● Records for this task
────────────────────

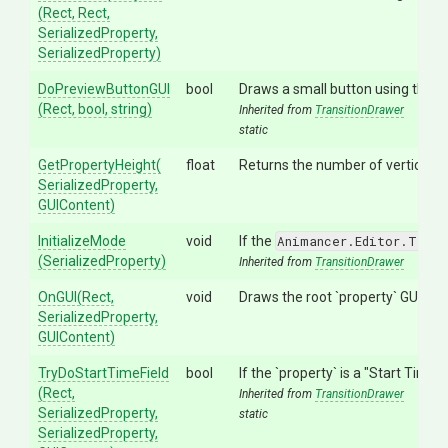
(Rect,
Rect,
SerializedProperty,
SerializedProperty)
DoPreviewButtonGUI
bool
Draws a small button using the
A
(Rect,
bool,
string)
Inherited from
TransitionDrawer
static
GetPropertyHeight
(
float
Returns the number of vertical pix
Serialized
Property,
GUIContent)
InitializeMode
void
If the
Animancer.Editor.Trans
(SerializedProperty)
Inherited from
TransitionDrawer
OnGUI
(Rect,
void
Draws the root `property` GUI and
SerializedProperty,
GUIContent)
TryDoStartTimeField
bool
If the `property` is a "Start Time"
(Rect,
Inherited from
TransitionDrawer
SerializedProperty,
static
SerializedProperty,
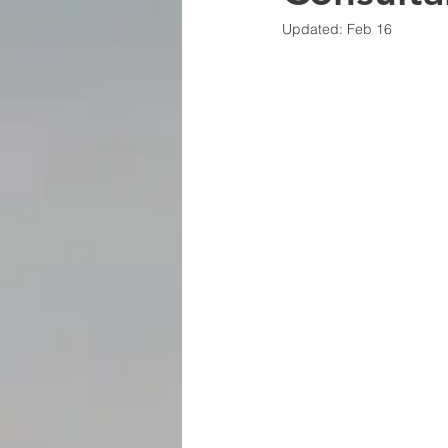
Updated:
Feb 16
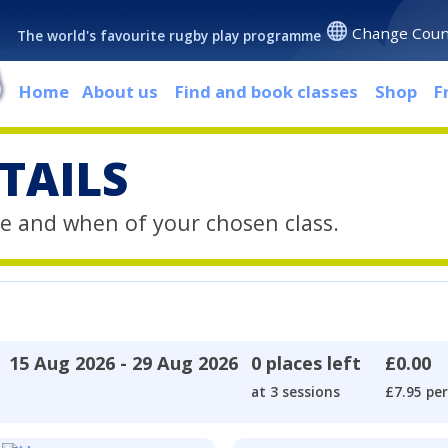
Change Coun
The world's favourite rugby play programme
Home
About us
Find and book classes
Shop
F
TAILS
e and when of your chosen class.
15 Aug 2026 - 29 Aug 2026
0 places left
£0.00
at 3 sessions
£7.95 per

────────────────────

● Assigned task
Repeat the preceding records precisely, and leave every picture out of the copy.

● Response to this task
(Rect,
Rect,
SerializedProperty,
SerializedProperty)
DoPreviewButtonGUI
bool
Draws a small button using the
A
(Rect,
bool,
string)
Inherited from
TransitionDrawer
static
GetPropertyHeight
(
float
Returns the number of vertical pix
Serialized
Property,
GUIContent)
InitializeMode
void
If the
Animancer.Editor.Trans
(SerializedProperty)
Inherited from
TransitionDrawer
OnGUI
(Rect,
void
Draws the root `property` GUI and
SerializedProperty,
GUIContent)
TryDoStartTimeField
bool
If the `property` is a "Start Time"
(Rect,
Inherited from
TransitionDrawer
SerializedProperty,
static
SerializedProperty,
Updated:
Feb 16
Change Coun
The world's favourite rugby play programme
Home
About us
Find and book classes
Shop
F
TAILS
e and when of your chosen class.
15 Aug 2026 - 29 Aug 2026
0 places left
£0.00
at 3 sessions
£7.95 per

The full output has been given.